### Provided material

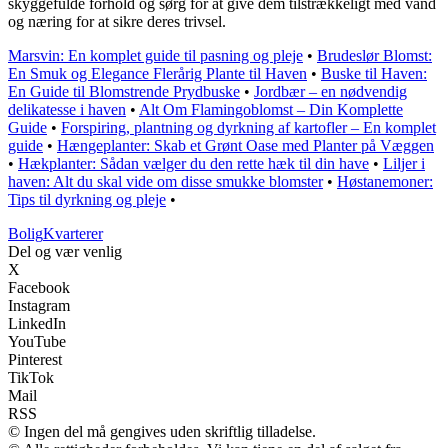
skyggefulde forhold og sørg for at give dem tilstrækkeligt med vand
og næring for at sikre deres trivsel.
Marsvin: En komplet guide til pasning og pleje
•
Brudeslør Blomst:
En Smuk og Elegance Flerårig Plante til Haven
•
Buske til Haven:
En Guide til Blomstrende Prydbuske
•
Jordbær – en nødvendig
delikatesse i haven
•
Alt Om Flamingoblomst – Din Komplette
Guide
•
Forspiring, plantning og dyrkning af kartofler – En komplet
guide
•
Hængeplanter: Skab et Grønt Oase med Planter på Væggen
•
Hækplanter: Sådan vælger du den rette hæk til din have
•
Liljer i
haven: Alt du skal vide om disse smukke blomster
•
Høstanemoner:
Tips til dyrkning og pleje
•
Bolig
Kvarterer
Del og vær venlig
X
Facebook
Instagram
LinkedIn
YouTube
Pinterest
TikTok
Mail
RSS
© Ingen del må gengives uden skriftlig tilladelse.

### Problem description
Working through the entries above, copy every line in which "dyrkning" is found.

### Your solution
Forspiring, plantning og dyrkning af kartofler – En komplet
Tips til dyrkning og pleje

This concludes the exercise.